• **THE PROBLEM**
Word for word, write the lines below out again, with no pictures.
(Beginning of RECORDS FOR THE EXERCISE)
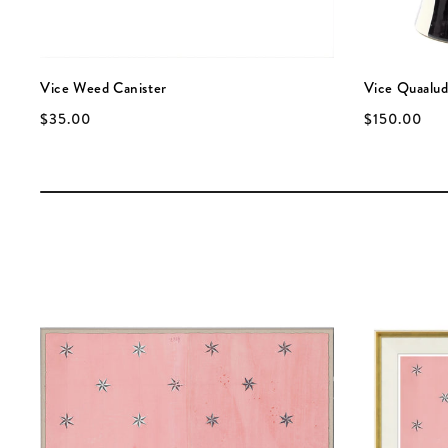
Vice Weed Canister
Vice Quaalud
$35.00
$150.00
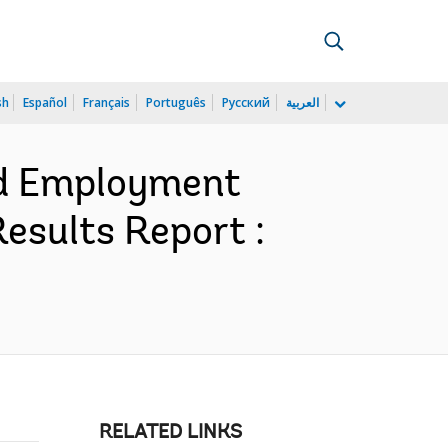
sh
Español
Français
Português
Русский
العربية
nd Employment
esults Report :
RELATED LINKS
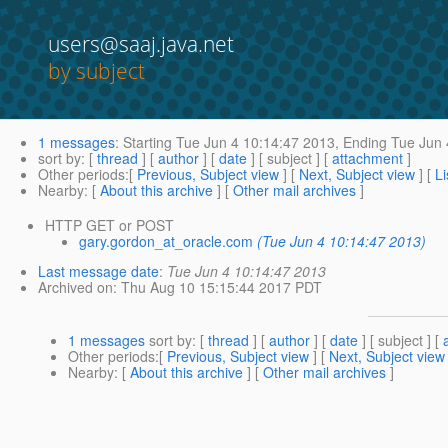
users@saaj.java.net
by subject
1 messages
:
Starting
Tue Jun 4 10:14:47 2013,
Ending
Tue Jun 
sort by
: [
thread
] [
author
] [
date
] [ subject ] [
attachment
]
Other periods
:[
Previous, Subject view
] [
Next, Subject view
] [
Li
Nearby
: [
About this archive
] [
Other mail archives
]
HTTP GET or POST
gary.gordon_at_oracle.com
(Tue Jun 4 10:14:47 2013)
Last message date
:
Tue Jun 4 10:14:47 2013
Archived on
: Thu Aug 10 15:15:44 2017 PDT
1 messages
sort by
: [
thread
] [
author
] [
date
] [ subject ] [
Other periods
:[
Previous, Subject view
] [
Next, Subject view
Nearby
: [
About this archive
] [
Other mail archives
]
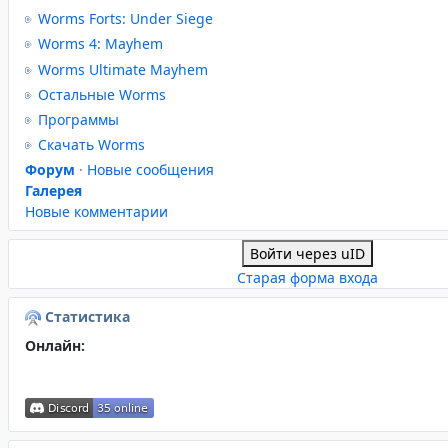
Worms Forts: Under Siege
Worms 4: Mayhem
Worms Ultimate Mayhem
Остальные Worms
Программы
Скачать Worms
Форум
·
Новые сообщения
Галерея
Новые комментарии
Войти через uID
Старая форма входа
Статистика
Онлайн:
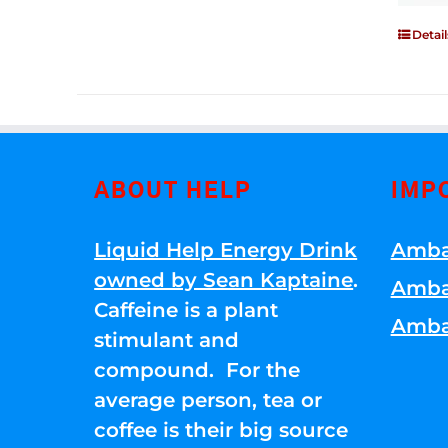
Detail
ABOUT HELP
IMP
Liquid Help Energy Drink
Amba
owned by Sean Kaptaine
.
Amba
Caffeine is a plant
Amba
stimulant and
compound. For the
average person, tea or
coffee is their big source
(End of RECORDS FOR THE EXERCISE)
• **RESPONSE FOR THIS EXERCISE**
Vice Weed Canister
Vice Quaalud
$35.00
$150.00
sh
Español
Français
Português
Русский
العربية
nd Employment
esults Report :
RELATED LINKS
users@saaj.java.net
by subject
1 messages
:
Starting
Tue Jun 4 10:14:47 2013,
Ending
Tue Jun 
sort by
: [
thread
] [
author
] [
date
] [ subject ] [
attachment
]
Other periods
:[
Previous, Subject view
] [
Next, Subject view
] [
Li
Nearby
: [
About this archive
] [
Other mail archives
]
HTTP GET or POST
gary.gordon_at_oracle.com
(Tue Jun 4 10:14:47 2013)
Last message date
:
Tue Jun 4 10:14:47 2013
Archived on
: Thu Aug 10 15:15:44 2017 PDT
1 messages
sort by
: [
thread
] [
author
] [
date
] [ subject ] [
Other periods
:[
Previous, Subject view
] [
Next, Subject view
Nearby
: [
About this archive
] [
Other mail archives
]
Worms Forts: Under Siege
Worms 4: Mayhem
Worms Ultimate Mayhem
Остальные Worms
Программы
Скачать Worms
Форум
·
Новые сообщения
Галерея
Новые комментарии
Войти через uID
Старая форма входа
Статистика
Онлайн:
Detail
ABOUT HELP
IMP
Liquid Help Energy Drink
Amba
owned by Sean Kaptaine
.
Amba
Caffeine is a plant
Amba
stimulant and
compound. For the
average person, tea or
coffee is their big source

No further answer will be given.